Effective care coordination will take place over time, and it will include the entire team of care providers. For older adults, the home-care aide can play a crucial role in providing information about the client when health status declines or changes.

No other paid member of the care system is present in the home on a regular basis and can implement the kind of proactive measures and monitoring of chronic conditions – congestive heart failure, diabetes, pulmonary disease and other conditions common in late maturity – that substantially reduce the cost to our public and private health coverage programs. Experienced home-care aides are able to build a reliable and trusting relationship with their clients and family members and encourage healthy habits and safe living.

New Hampshire currently has over 900 home-care aides providing thousands of hours of care in the homes of our Medicare and Medicaid recipients each year.

New Hampshire would be well served to mobilize our already-existing home care workforce and include them in pilot programs now being developed with funding from the Affordable Care Act as we move toward effective coordinated health care.

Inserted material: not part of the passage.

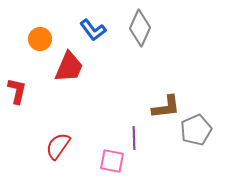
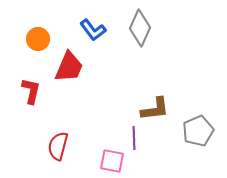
orange circle: moved 2 px left
red L-shape: moved 14 px right
brown L-shape: moved 11 px left, 2 px down
gray pentagon: moved 2 px right, 1 px down
red semicircle: rotated 20 degrees counterclockwise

(Rebecca Crosby Hutchinson is director of LSS In-Home Care, which provides home-care services to more than 400 clients in New Hampshire.)

Legacy Comments1

This is certainly an excellent and timely article. I would also like to reference a study conducted at the Forsyth Medical Center in Winston-Salem NC indicated a 65% reduction in readmission rates after implementation of a Right at Home Transitional Home Care program. In this study, an assigned navigator met with patients to assess their needs prior to their discharge home. Within 72 hours after discharge, the navigator visited each participant at home and arranged for follow up home care visits. The navigator and home care aides closely monitored adherence to treatments, follow up appointments, and watched for signs that could lead to complications and/or re-hospitalizations. The care team also provided transportation home, arranged for durable medical equipment, coordinated prescription refills and assisted with personal care and nutrition. The cost for the home care program was $295. The savings to Medicare was $7,661. The benefit to the patient, hospital and Medicare - PRICELESS! As you indicated, NH has over 900 home-care aids that could be mobilized to assist and benefit NH residents and reduce Medicare, Medicaid and re-admission rates all at the same time!